Not to be confused with Jonathan Bowers' tetratri.

Conway's Tetratri, also known as Conway's three-three-three-three (or 3-3-3-3) is a large number coined by John H. Conway.[1] It was mentioned in his Book of Numbers as an example of a number larger than Graham's number using Conway Chained Arrow Notation. Jonathan Bowers once cited it as "the largest number I've seen in the professional literature" on his original 2002 website.

A visual representation of Conway's tetratri, using up-arrow notation

The number is defined as:

\[3 \rightarrow 3\rightarrow 3\rightarrow 3\]

using chained arrows. The number is indeed bigger than Graham's number.

Googology Wiki user Hyp cos calls this number a primibolplex, and it's equal to s(3,3,3,2) in strong array notation.[2]

Proof that Conway's Tetratri > Graham's number

It can be proved without much difficulty that

\[g_{g_{26}} < 3 \rightarrow 3 \rightarrow 3 \rightarrow 3 < g_{g_{27}}\]
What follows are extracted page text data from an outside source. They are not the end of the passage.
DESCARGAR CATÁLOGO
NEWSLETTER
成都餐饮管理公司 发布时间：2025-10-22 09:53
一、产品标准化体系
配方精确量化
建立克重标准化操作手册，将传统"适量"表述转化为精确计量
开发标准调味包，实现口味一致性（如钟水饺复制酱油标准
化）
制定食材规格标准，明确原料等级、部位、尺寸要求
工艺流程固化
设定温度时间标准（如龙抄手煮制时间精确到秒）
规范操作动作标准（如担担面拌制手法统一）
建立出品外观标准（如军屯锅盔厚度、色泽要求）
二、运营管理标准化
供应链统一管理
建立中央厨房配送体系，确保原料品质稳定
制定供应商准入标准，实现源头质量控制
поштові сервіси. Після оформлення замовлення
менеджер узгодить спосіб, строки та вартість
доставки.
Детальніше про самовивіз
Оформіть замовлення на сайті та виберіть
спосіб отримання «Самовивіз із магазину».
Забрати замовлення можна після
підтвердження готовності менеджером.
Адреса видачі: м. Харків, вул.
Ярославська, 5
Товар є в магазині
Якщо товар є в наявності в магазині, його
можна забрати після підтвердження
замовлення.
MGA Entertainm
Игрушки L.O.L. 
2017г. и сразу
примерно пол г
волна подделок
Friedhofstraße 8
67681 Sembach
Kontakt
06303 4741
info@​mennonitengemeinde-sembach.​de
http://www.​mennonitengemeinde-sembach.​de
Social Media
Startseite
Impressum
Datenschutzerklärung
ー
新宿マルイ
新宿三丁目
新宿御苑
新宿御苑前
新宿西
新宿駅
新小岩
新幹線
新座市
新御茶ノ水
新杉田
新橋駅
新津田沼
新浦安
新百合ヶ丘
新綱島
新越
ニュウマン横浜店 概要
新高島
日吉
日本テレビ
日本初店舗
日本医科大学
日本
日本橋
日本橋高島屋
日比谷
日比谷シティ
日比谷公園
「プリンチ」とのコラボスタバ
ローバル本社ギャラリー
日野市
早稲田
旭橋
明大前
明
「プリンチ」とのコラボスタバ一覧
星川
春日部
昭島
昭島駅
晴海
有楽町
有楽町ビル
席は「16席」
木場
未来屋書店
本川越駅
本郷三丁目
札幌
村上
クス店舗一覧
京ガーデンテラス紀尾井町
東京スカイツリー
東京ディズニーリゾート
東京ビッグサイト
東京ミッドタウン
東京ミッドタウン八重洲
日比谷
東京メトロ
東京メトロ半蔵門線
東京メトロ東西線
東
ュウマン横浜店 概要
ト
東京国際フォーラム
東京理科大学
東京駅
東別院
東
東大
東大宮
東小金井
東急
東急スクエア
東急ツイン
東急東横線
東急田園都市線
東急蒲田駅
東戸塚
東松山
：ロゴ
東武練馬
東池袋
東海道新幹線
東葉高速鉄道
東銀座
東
Since \(64 < 3^{27} = 3\uparrow\uparrow 3 < 3\uparrow\uparrow\uparrow\uparrow 3 = g_1 << g_{26}\), it follows that:

\[g_{64} << 3 \rightarrow 3 \rightarrow 3 \rightarrow 3\]

Also,

\(3\rightarrow 3\rightarrow 3\rightarrow 3 = 3\rightarrow 3\rightarrow (3\rightarrow 3\rightarrow (3\rightarrow 3)\rightarrow 2)\rightarrow 2 = 3\rightarrow 3\rightarrow (3\rightarrow 3\rightarrow 27\rightarrow 2)\rightarrow 2\)

Since \(G_{64}\) can be approximated as , \(3\rightarrow 3\rightarrow 64\rightarrow 2\),Conway's tetratri is much larger because \(3\rightarrow 3\rightarrow 27\rightarrow 2 >> 64\).

Approximations

Notation Approximation
BEAF \(\{3,3,2,2\}\)
Hyper-E notation \(E2\#\#27\#26\#2\)
Chained arrow notation \(3\rightarrow3\rightarrow3\rightarrow3\) (exact)
Hyperfactorial array notation \((26![2])![2]\)
Fast-growing hierarchy (using CNF's fundamental sequences) \(f_{\omega+1}(f_{\omega+1}(26))\)
Hardy hierarchy \(H_{\omega^{\omega+1}2}(26)\)
Slow-growing hierarchy \(g_{\Gamma_{\Gamma_0}}(27)\)

Sources

See also

Hyp cos' linear strong array notation numbers | exAN numbers
3-entry series
Tribo group: tribo · tetbo · pentbo · hexabo
Trientri group: trientri · tettro · pentro · hextro
Trientet group: triteto · trientet · penteto · hexteto
Trienpent group: tripeno · tetpeno · trienpent · hexpeno
Trienhex group: trihexo · tethexo · penhexo · trienhex

 (using CNF's fundamental sequences)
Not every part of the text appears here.